> [Assignment]:
Give each line of the records again exactly and omit every picture.

Document layout analysis data

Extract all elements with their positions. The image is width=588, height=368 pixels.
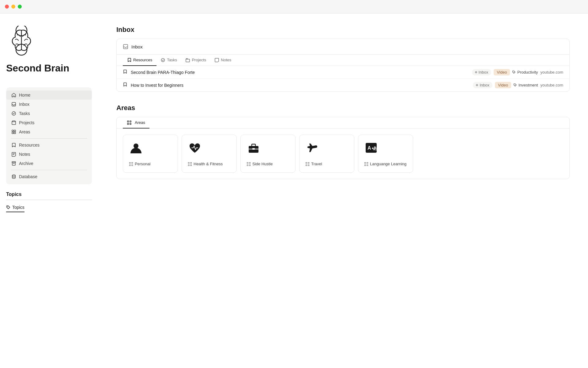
heart-pulse-icon xyxy=(188,141,230,157)
inbox-header-icon xyxy=(123,44,128,49)
left-panel: Second Brain Home xyxy=(0,13,98,368)
logo-area: Second Brain xyxy=(6,13,92,87)
tab-resources-label: Resources xyxy=(133,58,152,62)
svg-rect-44 xyxy=(367,165,368,166)
svg-rect-23 xyxy=(188,162,190,163)
area-card-language[interactable]: A ✦ あ Languange Learning xyxy=(358,135,413,173)
tag-type-1: Video xyxy=(494,69,510,75)
svg-rect-22 xyxy=(132,165,133,166)
svg-rect-12 xyxy=(123,44,128,49)
tab-check-icon xyxy=(161,58,165,62)
sidebar-label-home: Home xyxy=(19,93,30,98)
svg-rect-29 xyxy=(247,162,248,163)
tag-source-1: youtube.com xyxy=(541,70,563,75)
tab-resources[interactable]: Resources xyxy=(123,55,156,66)
sidebar-item-tasks[interactable]: Tasks xyxy=(6,109,92,118)
row-title-1: Second Brain PARA-Thiago Forte xyxy=(131,70,468,75)
inbox-heading: Inbox xyxy=(116,26,570,34)
row-bookmark-icon-2 xyxy=(123,82,127,88)
table-row[interactable]: Second Brain PARA-Thiago Forte Inbox Vid… xyxy=(117,66,569,79)
cmd-icon-health xyxy=(188,162,192,166)
svg-point-18 xyxy=(134,144,138,148)
svg-rect-43 xyxy=(365,165,366,166)
sidebar-item-database[interactable]: Database xyxy=(6,172,92,181)
area-travel-label: Travel xyxy=(311,162,322,166)
tag-category-2: Investment xyxy=(514,83,538,87)
tag-type-2: Video xyxy=(495,82,511,88)
tag-category-1: Productivity xyxy=(512,70,538,75)
status-dot-1 xyxy=(475,71,477,73)
tab-projects[interactable]: Projects xyxy=(181,55,210,66)
tag-status-1: Inbox xyxy=(472,69,492,75)
status-dot-2 xyxy=(476,84,478,86)
svg-point-13 xyxy=(161,58,165,62)
app-title: Second Brain xyxy=(6,63,69,74)
svg-point-11 xyxy=(7,206,8,207)
row-tags-1: Inbox Video Productivity youtube.com xyxy=(472,69,563,75)
svg-rect-9 xyxy=(12,162,16,163)
svg-rect-15 xyxy=(130,121,131,122)
svg-rect-34 xyxy=(308,162,309,163)
table-row[interactable]: How to Invest for Beginners Inbox Video … xyxy=(117,79,569,91)
area-label-language: Languange Learning xyxy=(364,162,407,166)
area-side-hustle-label: Side Hustle xyxy=(252,162,273,166)
tasks-icon xyxy=(11,111,17,116)
tag-icon-1 xyxy=(512,71,516,74)
inbox-tabs: Resources Tasks Projects xyxy=(117,55,569,66)
area-card-side-hustle[interactable]: Side Hustle xyxy=(240,135,296,173)
svg-rect-25 xyxy=(188,165,190,166)
svg-rect-36 xyxy=(308,165,309,166)
svg-rect-21 xyxy=(130,165,131,166)
home-icon xyxy=(11,92,17,98)
close-button[interactable] xyxy=(5,5,9,9)
inbox-icon xyxy=(11,102,17,107)
sidebar-item-notes[interactable]: Notes xyxy=(6,150,92,159)
area-health-label: Health & Fitness xyxy=(194,162,223,166)
minimize-button[interactable] xyxy=(11,5,15,9)
svg-point-10 xyxy=(12,175,15,176)
sidebar-label-database: Database xyxy=(19,174,37,179)
svg-rect-14 xyxy=(127,121,129,122)
content-area: Inbox Inbox Resources xyxy=(98,13,588,368)
title-bar xyxy=(0,0,588,13)
sidebar-item-areas[interactable]: Areas xyxy=(6,127,92,136)
svg-rect-16 xyxy=(127,123,129,125)
inbox-table-body: Second Brain PARA-Thiago Forte Inbox Vid… xyxy=(117,66,569,91)
tab-areas[interactable]: Areas xyxy=(123,117,149,128)
topics-tab[interactable]: Topics xyxy=(6,203,24,212)
svg-rect-31 xyxy=(247,165,248,166)
svg-rect-32 xyxy=(249,165,251,166)
area-card-personal[interactable]: Personal xyxy=(123,135,178,173)
svg-text:あ: あ xyxy=(373,146,377,151)
topics-section: Topics Topics xyxy=(6,192,92,218)
svg-rect-5 xyxy=(12,130,13,132)
app-layout: Second Brain Home xyxy=(0,13,588,368)
sidebar-item-home[interactable]: Home xyxy=(6,90,92,100)
sidebar-label-notes: Notes xyxy=(19,152,30,157)
topics-tab-label: Topics xyxy=(12,205,24,210)
tab-notes[interactable]: Notes xyxy=(210,55,236,66)
sidebar-item-inbox[interactable]: Inbox xyxy=(6,100,92,109)
areas-panel: Areas xyxy=(116,117,570,179)
svg-rect-19 xyxy=(130,162,131,163)
tag-source-2: youtube.com xyxy=(541,83,563,87)
maximize-button[interactable] xyxy=(18,5,22,9)
cmd-icon-personal xyxy=(129,162,133,166)
svg-rect-30 xyxy=(249,162,251,163)
svg-rect-35 xyxy=(306,165,307,166)
sidebar-item-projects[interactable]: Projects xyxy=(6,118,92,127)
sidebar-label-resources: Resources xyxy=(19,143,40,148)
sidebar-item-archive[interactable]: Archive xyxy=(6,159,92,168)
tag-status-2: Inbox xyxy=(473,82,492,88)
cmd-icon-travel xyxy=(306,162,309,166)
sidebar-item-resources[interactable]: Resources xyxy=(6,140,92,150)
area-card-health[interactable]: Health & Fitness xyxy=(182,135,237,173)
tab-tasks[interactable]: Tasks xyxy=(156,55,181,66)
tab-tasks-label: Tasks xyxy=(167,58,177,62)
cmd-icon-language xyxy=(364,162,368,166)
area-card-travel[interactable]: Travel xyxy=(299,135,354,173)
area-label-personal: Personal xyxy=(129,162,172,166)
svg-rect-24 xyxy=(190,162,192,163)
sidebar-divider-1 xyxy=(11,138,87,139)
areas-heading: Areas xyxy=(116,104,570,112)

> [Answer box]:
Extract all elements with their positions. The image is width=588, height=368 pixels.
heart-pulse-icon xyxy=(188,141,230,157)
inbox-header-icon xyxy=(123,44,128,49)
left-panel: Second Brain Home xyxy=(0,13,98,368)
logo-area: Second Brain xyxy=(6,13,92,87)
tab-resources-label: Resources xyxy=(133,58,152,62)
svg-rect-44 xyxy=(367,165,368,166)
svg-rect-23 xyxy=(188,162,190,163)
area-card-language[interactable]: A ✦ あ Languange Learning xyxy=(358,135,413,173)
tag-type-1: Video xyxy=(494,69,510,75)
svg-rect-22 xyxy=(132,165,133,166)
svg-rect-12 xyxy=(123,44,128,49)
tab-check-icon xyxy=(161,58,165,62)
sidebar-label-home: Home xyxy=(19,93,30,98)
svg-rect-29 xyxy=(247,162,248,163)
tag-source-1: youtube.com xyxy=(541,70,563,75)
tab-resources[interactable]: Resources xyxy=(123,55,156,66)
sidebar-item-tasks[interactable]: Tasks xyxy=(6,109,92,118)
row-title-1: Second Brain PARA-Thiago Forte xyxy=(131,70,468,75)
inbox-heading: Inbox xyxy=(116,26,570,34)
row-bookmark-icon-2 xyxy=(123,82,127,88)
table-row[interactable]: Second Brain PARA-Thiago Forte Inbox Vid… xyxy=(117,66,569,79)
cmd-icon-health xyxy=(188,162,192,166)
svg-point-18 xyxy=(134,144,138,148)
svg-rect-43 xyxy=(365,165,366,166)
sidebar-item-database[interactable]: Database xyxy=(6,172,92,181)
area-travel-label: Travel xyxy=(311,162,322,166)
tag-category-2: Investment xyxy=(514,83,538,87)
tag-type-2: Video xyxy=(495,82,511,88)
tag-category-1: Productivity xyxy=(512,70,538,75)
status-dot-1 xyxy=(475,71,477,73)
tab-projects[interactable]: Projects xyxy=(181,55,210,66)
tag-status-1: Inbox xyxy=(472,69,492,75)
status-dot-2 xyxy=(476,84,478,86)
svg-point-13 xyxy=(161,58,165,62)
app-title: Second Brain xyxy=(6,63,69,74)
svg-point-11 xyxy=(7,206,8,207)
row-tags-1: Inbox Video Productivity youtube.com xyxy=(472,69,563,75)
svg-rect-9 xyxy=(12,162,16,163)
svg-rect-15 xyxy=(130,121,131,122)
svg-rect-34 xyxy=(308,162,309,163)
table-row[interactable]: How to Invest for Beginners Inbox Video … xyxy=(117,79,569,91)
area-label-language: Languange Learning xyxy=(364,162,407,166)
area-side-hustle-label: Side Hustle xyxy=(252,162,273,166)
tasks-icon xyxy=(11,111,17,116)
tag-icon-1 xyxy=(512,71,516,74)
inbox-tabs: Resources Tasks Projects xyxy=(117,55,569,66)
area-card-side-hustle[interactable]: Side Hustle xyxy=(240,135,296,173)
svg-rect-25 xyxy=(188,165,190,166)
svg-rect-36 xyxy=(308,165,309,166)
svg-rect-21 xyxy=(130,165,131,166)
home-icon xyxy=(11,92,17,98)
close-button[interactable] xyxy=(5,5,9,9)
inbox-icon xyxy=(11,102,17,107)
sidebar-item-notes[interactable]: Notes xyxy=(6,150,92,159)
area-health-label: Health & Fitness xyxy=(194,162,223,166)
minimize-button[interactable] xyxy=(11,5,15,9)
svg-point-10 xyxy=(12,175,15,176)
sidebar-label-database: Database xyxy=(19,174,37,179)
svg-rect-14 xyxy=(127,121,129,122)
content-area: Inbox Inbox Resources xyxy=(98,13,588,368)
title-bar xyxy=(0,0,588,13)
sidebar-item-areas[interactable]: Areas xyxy=(6,127,92,136)
svg-rect-16 xyxy=(127,123,129,125)
inbox-table-body: Second Brain PARA-Thiago Forte Inbox Vid… xyxy=(117,66,569,91)
tab-areas[interactable]: Areas xyxy=(123,117,149,128)
topics-tab[interactable]: Topics xyxy=(6,203,24,212)
svg-rect-31 xyxy=(247,165,248,166)
svg-rect-32 xyxy=(249,165,251,166)
area-card-personal[interactable]: Personal xyxy=(123,135,178,173)
svg-text:あ: あ xyxy=(373,146,377,151)
topics-section: Topics Topics xyxy=(6,192,92,218)
svg-rect-5 xyxy=(12,130,13,132)
app-layout: Second Brain Home xyxy=(0,13,588,368)
sidebar-item-home[interactable]: Home xyxy=(6,90,92,100)
sidebar-label-notes: Notes xyxy=(19,152,30,157)
topics-tab-label: Topics xyxy=(12,205,24,210)
tab-notes[interactable]: Notes xyxy=(210,55,236,66)
sidebar-item-inbox[interactable]: Inbox xyxy=(6,100,92,109)
areas-panel: Areas xyxy=(116,117,570,179)
svg-rect-19 xyxy=(130,162,131,163)
tag-source-2: youtube.com xyxy=(541,83,563,87)
maximize-button[interactable] xyxy=(18,5,22,9)
cmd-icon-personal xyxy=(129,162,133,166)
svg-rect-30 xyxy=(249,162,251,163)
svg-rect-35 xyxy=(306,165,307,166)
sidebar-item-projects[interactable]: Projects xyxy=(6,118,92,127)
sidebar-label-resources: Resources xyxy=(19,143,40,148)
sidebar-item-archive[interactable]: Archive xyxy=(6,159,92,168)
tag-status-2: Inbox xyxy=(473,82,492,88)
cmd-icon-travel xyxy=(306,162,309,166)
sidebar-item-resources[interactable]: Resources xyxy=(6,140,92,150)
area-card-health[interactable]: Health & Fitness xyxy=(182,135,237,173)
tab-tasks[interactable]: Tasks xyxy=(156,55,181,66)
tab-tasks-label: Tasks xyxy=(167,58,177,62)
cmd-icon-language xyxy=(364,162,368,166)
area-card-travel[interactable]: Travel xyxy=(299,135,354,173)
area-label-personal: Personal xyxy=(129,162,172,166)
svg-rect-24 xyxy=(190,162,192,163)
sidebar-divider-1 xyxy=(11,138,87,139)
areas-heading: Areas xyxy=(116,104,570,112)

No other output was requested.